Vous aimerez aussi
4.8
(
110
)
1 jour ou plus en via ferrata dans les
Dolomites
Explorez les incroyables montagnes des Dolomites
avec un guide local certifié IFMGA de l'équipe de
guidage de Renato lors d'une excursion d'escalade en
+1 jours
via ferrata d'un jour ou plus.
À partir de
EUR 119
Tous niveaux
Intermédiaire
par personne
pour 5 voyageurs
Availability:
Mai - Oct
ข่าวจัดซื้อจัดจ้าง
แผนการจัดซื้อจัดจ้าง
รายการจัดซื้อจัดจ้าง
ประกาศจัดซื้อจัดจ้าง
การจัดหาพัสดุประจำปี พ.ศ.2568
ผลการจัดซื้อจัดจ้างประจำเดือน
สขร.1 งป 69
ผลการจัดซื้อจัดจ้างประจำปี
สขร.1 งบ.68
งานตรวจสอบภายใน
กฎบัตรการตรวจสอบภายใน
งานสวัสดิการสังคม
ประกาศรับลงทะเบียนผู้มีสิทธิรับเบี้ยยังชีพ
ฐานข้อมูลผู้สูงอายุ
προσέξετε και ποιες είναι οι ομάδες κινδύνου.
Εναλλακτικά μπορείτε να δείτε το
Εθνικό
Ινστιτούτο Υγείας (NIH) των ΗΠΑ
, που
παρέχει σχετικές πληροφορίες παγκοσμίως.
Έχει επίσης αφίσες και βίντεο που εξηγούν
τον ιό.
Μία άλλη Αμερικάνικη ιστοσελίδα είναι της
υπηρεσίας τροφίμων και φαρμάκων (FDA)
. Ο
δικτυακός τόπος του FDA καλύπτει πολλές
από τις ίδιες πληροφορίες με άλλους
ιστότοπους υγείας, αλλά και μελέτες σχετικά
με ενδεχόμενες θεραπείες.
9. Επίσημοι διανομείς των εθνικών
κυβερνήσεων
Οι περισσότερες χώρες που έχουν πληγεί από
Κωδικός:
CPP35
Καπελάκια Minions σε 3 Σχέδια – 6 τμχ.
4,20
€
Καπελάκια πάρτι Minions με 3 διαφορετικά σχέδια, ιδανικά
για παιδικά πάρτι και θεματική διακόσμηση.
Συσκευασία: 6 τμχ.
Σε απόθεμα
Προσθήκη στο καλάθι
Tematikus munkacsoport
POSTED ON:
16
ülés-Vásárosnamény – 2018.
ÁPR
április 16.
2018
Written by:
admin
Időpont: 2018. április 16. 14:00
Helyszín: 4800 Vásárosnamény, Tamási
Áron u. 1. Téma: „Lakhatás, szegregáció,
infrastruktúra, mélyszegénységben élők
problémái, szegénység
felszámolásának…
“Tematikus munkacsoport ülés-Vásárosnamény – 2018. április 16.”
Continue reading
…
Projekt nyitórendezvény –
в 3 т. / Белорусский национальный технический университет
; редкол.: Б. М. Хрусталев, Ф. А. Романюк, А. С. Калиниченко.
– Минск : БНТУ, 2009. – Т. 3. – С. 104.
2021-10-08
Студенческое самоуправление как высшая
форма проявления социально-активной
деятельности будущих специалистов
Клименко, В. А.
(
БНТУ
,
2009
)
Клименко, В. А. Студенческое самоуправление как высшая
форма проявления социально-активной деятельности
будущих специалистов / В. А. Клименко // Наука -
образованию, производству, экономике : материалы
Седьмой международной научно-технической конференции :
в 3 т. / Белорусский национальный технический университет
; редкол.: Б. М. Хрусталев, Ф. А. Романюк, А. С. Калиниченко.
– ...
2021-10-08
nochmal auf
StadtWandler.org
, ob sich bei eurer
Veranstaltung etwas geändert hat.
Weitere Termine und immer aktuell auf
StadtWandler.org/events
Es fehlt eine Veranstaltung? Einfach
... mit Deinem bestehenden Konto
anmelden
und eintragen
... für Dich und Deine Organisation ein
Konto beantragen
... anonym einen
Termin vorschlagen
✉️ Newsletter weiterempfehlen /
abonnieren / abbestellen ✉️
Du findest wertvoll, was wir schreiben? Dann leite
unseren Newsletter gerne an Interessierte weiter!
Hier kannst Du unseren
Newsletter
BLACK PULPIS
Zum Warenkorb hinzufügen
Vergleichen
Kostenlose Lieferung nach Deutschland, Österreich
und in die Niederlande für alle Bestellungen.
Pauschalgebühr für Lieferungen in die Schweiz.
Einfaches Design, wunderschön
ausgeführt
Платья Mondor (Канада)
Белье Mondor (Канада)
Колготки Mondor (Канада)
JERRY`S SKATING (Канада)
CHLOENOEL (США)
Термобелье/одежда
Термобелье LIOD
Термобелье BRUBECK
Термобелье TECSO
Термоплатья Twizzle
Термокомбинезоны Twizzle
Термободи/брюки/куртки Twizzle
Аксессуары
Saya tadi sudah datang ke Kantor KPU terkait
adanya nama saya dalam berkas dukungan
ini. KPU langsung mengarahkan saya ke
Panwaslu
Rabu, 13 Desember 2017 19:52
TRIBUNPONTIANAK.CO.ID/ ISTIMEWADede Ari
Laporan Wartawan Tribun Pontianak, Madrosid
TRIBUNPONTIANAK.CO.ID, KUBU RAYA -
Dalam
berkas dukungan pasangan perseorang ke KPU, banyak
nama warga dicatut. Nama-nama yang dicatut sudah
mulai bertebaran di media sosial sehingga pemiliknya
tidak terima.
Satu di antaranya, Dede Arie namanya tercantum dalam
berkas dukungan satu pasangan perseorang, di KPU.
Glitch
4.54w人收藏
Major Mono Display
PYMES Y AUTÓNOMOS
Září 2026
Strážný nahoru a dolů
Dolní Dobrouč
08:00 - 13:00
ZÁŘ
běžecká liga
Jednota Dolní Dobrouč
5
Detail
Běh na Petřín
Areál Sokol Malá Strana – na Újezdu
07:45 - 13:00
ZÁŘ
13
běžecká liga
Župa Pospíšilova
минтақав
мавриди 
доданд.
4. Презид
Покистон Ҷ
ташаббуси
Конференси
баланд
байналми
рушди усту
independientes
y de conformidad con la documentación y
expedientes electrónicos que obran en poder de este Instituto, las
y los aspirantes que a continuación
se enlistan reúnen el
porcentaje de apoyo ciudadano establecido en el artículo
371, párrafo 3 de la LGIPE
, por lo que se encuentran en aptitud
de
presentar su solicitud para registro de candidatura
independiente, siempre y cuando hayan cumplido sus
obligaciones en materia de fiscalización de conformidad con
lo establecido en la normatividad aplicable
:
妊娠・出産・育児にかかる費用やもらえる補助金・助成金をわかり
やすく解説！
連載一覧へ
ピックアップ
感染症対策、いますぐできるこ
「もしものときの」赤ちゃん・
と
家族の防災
::::
What is being asked. Show every line from the listing above in which the string "Twizzle" appears.

Expected output.
Термоплатья Twizzle
Термокомбинезоны Twizzle
Термободи/брюки/куртки Twizzle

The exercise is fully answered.